*** Opening Dataset entries ***

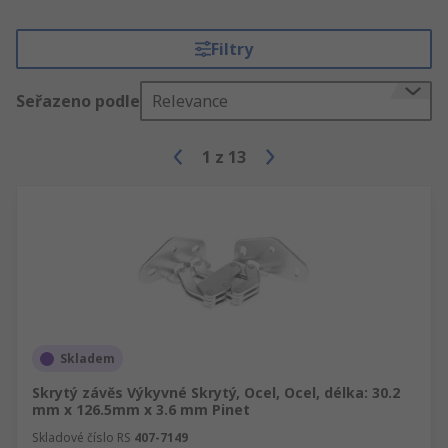
Filtry
Seřazeno podle
Relevance
1
z
13
Skladem
Skrytý závěs Výkyvné Skrytý, Ocel, Ocel, délka: 30.2
mm x 126.5mm x 3.6 mm Pinet
Skladové číslo RS
407-7149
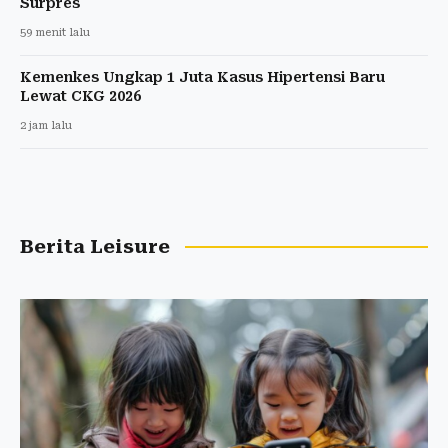
Surpres
59 menit lalu
Kemenkes Ungkap 1 Juta Kasus Hipertensi Baru
Lewat CKG 2026
2 jam lalu
Berita Leisure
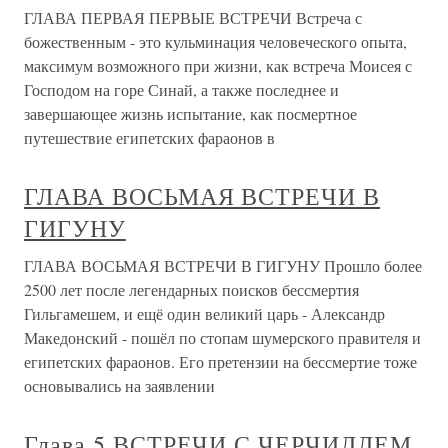
ГЛАВА ПЕРВАЯ ПЕРВЫЕ ВСТРЕЧИ Встреча с
божественным - это кульминация человеческого опыта,
максимум возможного при жизни, как встреча Моисея с
Господом на горе Синай, а также последнее и
завершающее жизнь испытание, как посмертное
путешествие египетских фараонов в
ГЛАВА ВОСЬМАЯ ВСТРЕЧИ В
ГИГУНУ
ГЛАВА ВОСЬМАЯ ВСТРЕЧИ В ГИГУНУ Прошло более
2500 лет после легендарных поисков бессмертия
Гильгамешем, и ещё один великий царь - Александр
Македонский - пошёл по стопам шумерского правителя и
египетских фараонов. Его претензии на бессмертие тоже
основывались на заявлении
Глава 5 ВСТРЕЧИ С ЧЕРЧИЛЛЕМ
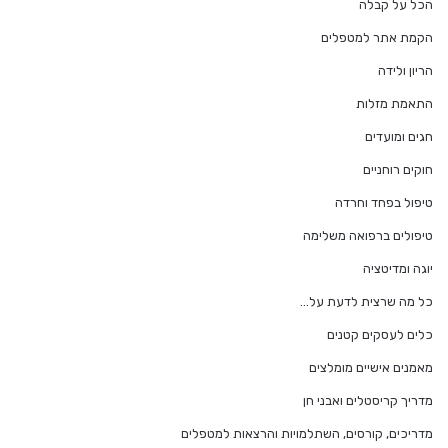
הכל על קבלה
הקמת אתר למטפלים
הריון ולידה
התאמת מזלות
חגים ומועדים
חוקים רוחניים
טיפול בפחד וחרדה
טיפולים ברפואה משלימה
יוגה ומדיטציה
כל מה שרצית לדעת על…
כלים לעסקים קטנים
מאמנים אישיים מומלצים
מדריך קריסטלים ואבני חן
מדריכים, קורסים, השתלמויות והרצאות למטפלים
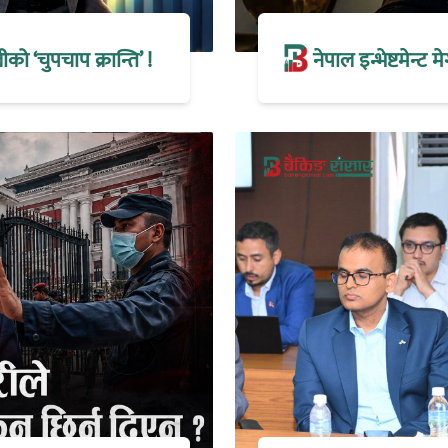
 ‘चुपचाप क्रान्ति’ !
नेपाल इन्भेष्टमेन्ट 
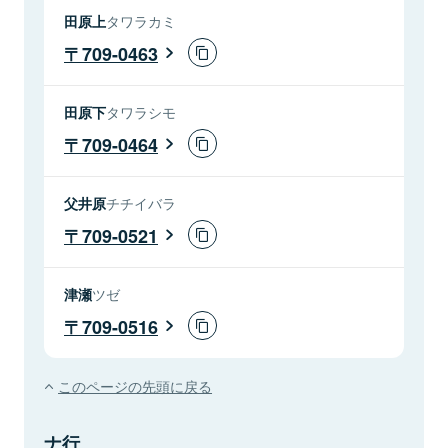
田原上
タワラカミ
709-0463
田原下
タワラシモ
709-0464
父井原
チチイバラ
709-0521
津瀬
ツゼ
709-0516
このページの先頭に戻る
ナ行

*** Closing Dataset entries ***

● **How to complete this task**
In your copy, reproduce the data above exactly and skip every picture.

● **Solution for this task**
Filtry
Seřazeno podle
Relevance
1
z
13
Skladem
Skrytý závěs Výkyvné Skrytý, Ocel, Ocel, délka: 30.2
mm x 126.5mm x 3.6 mm Pinet
Skladové číslo RS
407-7149
Surpres
59 menit lalu
Kemenkes Ungkap 1 Juta Kasus Hipertensi Baru
Lewat CKG 2026
2 jam lalu
Berita Leisure
ГЛАВА ПЕРВАЯ ПЕРВЫЕ ВСТРЕЧИ Встреча с
божественным - это кульминация человеческого опыта,
максимум возможного при жизни, как встреча Моисея с
Господом на горе Синай, а также последнее и
завершающее жизнь испытание, как посмертное
путешествие египетских фараонов в
ГЛАВА ВОСЬМАЯ ВСТРЕЧИ В
ГИГУНУ
ГЛАВА ВОСЬМАЯ ВСТРЕЧИ В ГИГУНУ Прошло более
2500 лет после легендарных поисков бессмертия
Гильгамешем, и ещё один великий царь - Александр
Македонский - пошёл по стопам шумерского правителя и
египетских фараонов. Его претензии на бессмертие тоже
основывались на заявлении
Глава 5 ВСТРЕЧИ С ЧЕРЧИЛЛЕМ
הכל על קבלה
הקמת אתר למטפלים
הריון ולידה
התאמת מזלות
חגים ומועדים
חוקים רוחניים
טיפול בפחד וחרדה
טיפולים ברפואה משלימה
יוגה ומדיטציה
כל מה שרצית לדעת על…
כלים לעסקים קטנים
מאמנים אישיים מומלצים
מדריך קריסטלים ואבני חן
מדריכים, קורסים, השתלמויות והרצאות למטפלים
 ‘चुपचाप क्रान्ति’ !
नेपाल इन्भेष्टमेन्ट 
田原上
タワラカミ
709-0463
田原下
タワラシモ
709-0464
父井原
チチイバラ
709-0521
津瀬
ツゼ
709-0516
このページの先頭に戻る
ナ行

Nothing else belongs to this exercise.